**Exercise brief**
Look through the material beneath and copy each line with the word "bedrukken".

**Supplied material**

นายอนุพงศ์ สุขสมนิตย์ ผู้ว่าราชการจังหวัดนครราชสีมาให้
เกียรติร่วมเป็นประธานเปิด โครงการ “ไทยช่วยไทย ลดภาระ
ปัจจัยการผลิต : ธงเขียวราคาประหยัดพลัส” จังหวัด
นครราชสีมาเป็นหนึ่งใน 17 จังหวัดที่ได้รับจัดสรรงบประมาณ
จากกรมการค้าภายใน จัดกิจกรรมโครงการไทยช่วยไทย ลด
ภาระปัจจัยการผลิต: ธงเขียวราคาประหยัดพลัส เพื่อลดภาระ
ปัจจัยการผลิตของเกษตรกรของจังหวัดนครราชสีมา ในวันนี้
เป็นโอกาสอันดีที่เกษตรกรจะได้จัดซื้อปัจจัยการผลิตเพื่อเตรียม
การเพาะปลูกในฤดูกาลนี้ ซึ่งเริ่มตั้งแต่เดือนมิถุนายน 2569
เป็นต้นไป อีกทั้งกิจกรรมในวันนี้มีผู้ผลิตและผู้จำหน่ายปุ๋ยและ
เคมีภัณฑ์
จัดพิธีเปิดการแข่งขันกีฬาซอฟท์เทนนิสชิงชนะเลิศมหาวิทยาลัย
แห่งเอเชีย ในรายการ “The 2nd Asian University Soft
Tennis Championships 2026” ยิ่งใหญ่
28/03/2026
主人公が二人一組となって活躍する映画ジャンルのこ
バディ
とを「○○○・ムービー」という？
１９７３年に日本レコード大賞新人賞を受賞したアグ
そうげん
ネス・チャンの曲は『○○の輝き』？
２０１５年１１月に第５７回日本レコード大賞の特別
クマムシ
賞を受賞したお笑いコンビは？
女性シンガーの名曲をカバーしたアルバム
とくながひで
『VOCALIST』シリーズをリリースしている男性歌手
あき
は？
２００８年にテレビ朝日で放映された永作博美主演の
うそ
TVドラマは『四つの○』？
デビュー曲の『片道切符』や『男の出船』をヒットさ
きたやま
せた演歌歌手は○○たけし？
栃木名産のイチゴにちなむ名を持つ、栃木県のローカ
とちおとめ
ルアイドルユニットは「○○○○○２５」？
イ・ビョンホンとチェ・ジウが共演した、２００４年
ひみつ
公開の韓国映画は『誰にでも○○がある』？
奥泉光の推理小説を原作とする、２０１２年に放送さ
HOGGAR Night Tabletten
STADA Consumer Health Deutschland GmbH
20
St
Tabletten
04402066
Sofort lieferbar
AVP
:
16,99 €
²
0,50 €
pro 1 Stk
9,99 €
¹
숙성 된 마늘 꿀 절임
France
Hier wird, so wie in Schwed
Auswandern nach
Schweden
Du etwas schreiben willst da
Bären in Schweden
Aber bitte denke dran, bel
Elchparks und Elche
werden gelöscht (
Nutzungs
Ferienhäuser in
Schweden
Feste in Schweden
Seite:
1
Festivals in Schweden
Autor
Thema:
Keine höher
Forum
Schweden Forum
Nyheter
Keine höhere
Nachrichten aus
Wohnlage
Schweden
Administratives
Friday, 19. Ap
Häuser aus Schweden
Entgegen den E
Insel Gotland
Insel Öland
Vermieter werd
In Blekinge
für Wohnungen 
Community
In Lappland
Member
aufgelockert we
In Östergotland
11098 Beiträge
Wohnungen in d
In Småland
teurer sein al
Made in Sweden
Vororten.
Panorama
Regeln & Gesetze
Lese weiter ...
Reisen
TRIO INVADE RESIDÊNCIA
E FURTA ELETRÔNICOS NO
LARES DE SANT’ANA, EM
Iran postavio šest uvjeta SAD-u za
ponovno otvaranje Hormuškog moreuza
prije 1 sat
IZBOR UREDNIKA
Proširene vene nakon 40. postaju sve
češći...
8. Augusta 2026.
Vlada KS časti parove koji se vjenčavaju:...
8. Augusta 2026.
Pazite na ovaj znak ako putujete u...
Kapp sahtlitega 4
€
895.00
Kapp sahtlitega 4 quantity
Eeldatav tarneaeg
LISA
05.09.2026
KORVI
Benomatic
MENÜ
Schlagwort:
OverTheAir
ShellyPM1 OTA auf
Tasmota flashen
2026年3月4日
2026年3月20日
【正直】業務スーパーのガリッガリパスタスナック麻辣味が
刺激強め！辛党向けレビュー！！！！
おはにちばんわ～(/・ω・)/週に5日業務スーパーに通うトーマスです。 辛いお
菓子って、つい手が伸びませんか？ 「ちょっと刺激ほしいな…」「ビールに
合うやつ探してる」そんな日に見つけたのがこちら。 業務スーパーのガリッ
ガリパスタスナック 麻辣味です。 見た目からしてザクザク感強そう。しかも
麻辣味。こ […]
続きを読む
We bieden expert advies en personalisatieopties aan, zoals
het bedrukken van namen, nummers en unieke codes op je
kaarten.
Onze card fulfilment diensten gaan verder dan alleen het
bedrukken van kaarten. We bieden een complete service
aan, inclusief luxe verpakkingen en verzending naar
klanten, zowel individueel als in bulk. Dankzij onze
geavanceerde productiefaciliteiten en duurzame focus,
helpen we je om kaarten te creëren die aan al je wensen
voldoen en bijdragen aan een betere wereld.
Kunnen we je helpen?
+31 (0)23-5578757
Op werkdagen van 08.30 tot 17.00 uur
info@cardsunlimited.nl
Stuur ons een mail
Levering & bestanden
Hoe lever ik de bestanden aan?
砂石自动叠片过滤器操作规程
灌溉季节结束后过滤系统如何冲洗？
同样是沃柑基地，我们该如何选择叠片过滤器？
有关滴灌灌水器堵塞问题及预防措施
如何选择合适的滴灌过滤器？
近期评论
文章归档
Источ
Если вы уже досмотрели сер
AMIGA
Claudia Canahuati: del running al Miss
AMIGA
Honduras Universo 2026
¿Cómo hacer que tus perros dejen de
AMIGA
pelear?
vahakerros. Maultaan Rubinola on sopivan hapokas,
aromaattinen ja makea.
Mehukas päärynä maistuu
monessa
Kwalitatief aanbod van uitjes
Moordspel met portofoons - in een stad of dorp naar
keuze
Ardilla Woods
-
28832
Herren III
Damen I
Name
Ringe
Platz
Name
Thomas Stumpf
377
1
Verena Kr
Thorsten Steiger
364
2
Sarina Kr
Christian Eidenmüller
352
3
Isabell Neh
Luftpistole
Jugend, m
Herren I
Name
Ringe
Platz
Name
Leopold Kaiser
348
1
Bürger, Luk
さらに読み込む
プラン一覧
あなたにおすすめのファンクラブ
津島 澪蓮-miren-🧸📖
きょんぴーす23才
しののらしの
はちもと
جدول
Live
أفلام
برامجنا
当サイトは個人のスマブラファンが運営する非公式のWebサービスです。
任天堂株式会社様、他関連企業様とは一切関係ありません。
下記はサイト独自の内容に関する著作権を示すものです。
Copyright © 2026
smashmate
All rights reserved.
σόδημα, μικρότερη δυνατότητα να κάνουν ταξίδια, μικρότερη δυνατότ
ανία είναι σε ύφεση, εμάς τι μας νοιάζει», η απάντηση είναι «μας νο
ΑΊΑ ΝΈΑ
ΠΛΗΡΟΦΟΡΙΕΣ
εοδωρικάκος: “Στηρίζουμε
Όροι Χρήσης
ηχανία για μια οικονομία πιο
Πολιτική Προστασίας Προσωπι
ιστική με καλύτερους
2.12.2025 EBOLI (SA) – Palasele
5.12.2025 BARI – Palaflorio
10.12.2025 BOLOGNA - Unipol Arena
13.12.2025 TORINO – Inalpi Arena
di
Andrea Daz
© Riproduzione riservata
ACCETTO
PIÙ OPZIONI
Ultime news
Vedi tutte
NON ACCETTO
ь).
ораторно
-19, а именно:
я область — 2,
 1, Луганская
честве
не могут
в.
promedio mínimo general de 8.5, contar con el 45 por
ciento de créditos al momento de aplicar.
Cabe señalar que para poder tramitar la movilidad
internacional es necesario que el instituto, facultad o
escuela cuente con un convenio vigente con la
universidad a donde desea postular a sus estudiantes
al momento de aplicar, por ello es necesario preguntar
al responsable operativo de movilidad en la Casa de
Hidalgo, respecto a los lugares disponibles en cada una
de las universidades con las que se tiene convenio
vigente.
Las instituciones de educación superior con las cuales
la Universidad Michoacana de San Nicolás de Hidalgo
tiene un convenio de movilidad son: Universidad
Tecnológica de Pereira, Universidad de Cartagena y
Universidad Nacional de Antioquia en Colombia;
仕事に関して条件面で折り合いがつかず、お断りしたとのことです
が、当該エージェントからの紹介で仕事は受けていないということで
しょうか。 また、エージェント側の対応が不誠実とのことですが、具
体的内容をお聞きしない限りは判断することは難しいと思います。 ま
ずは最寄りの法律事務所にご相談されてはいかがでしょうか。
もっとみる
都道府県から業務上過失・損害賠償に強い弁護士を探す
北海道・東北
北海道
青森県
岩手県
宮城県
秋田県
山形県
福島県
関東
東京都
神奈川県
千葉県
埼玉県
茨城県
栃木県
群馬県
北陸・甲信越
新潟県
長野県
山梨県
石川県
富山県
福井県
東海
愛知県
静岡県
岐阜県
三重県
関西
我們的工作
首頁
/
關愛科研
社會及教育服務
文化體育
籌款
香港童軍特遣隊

**Result**
het bedrukken van namen, nummers en unieke codes op je
bedrukken van kaarten. We bieden een complete service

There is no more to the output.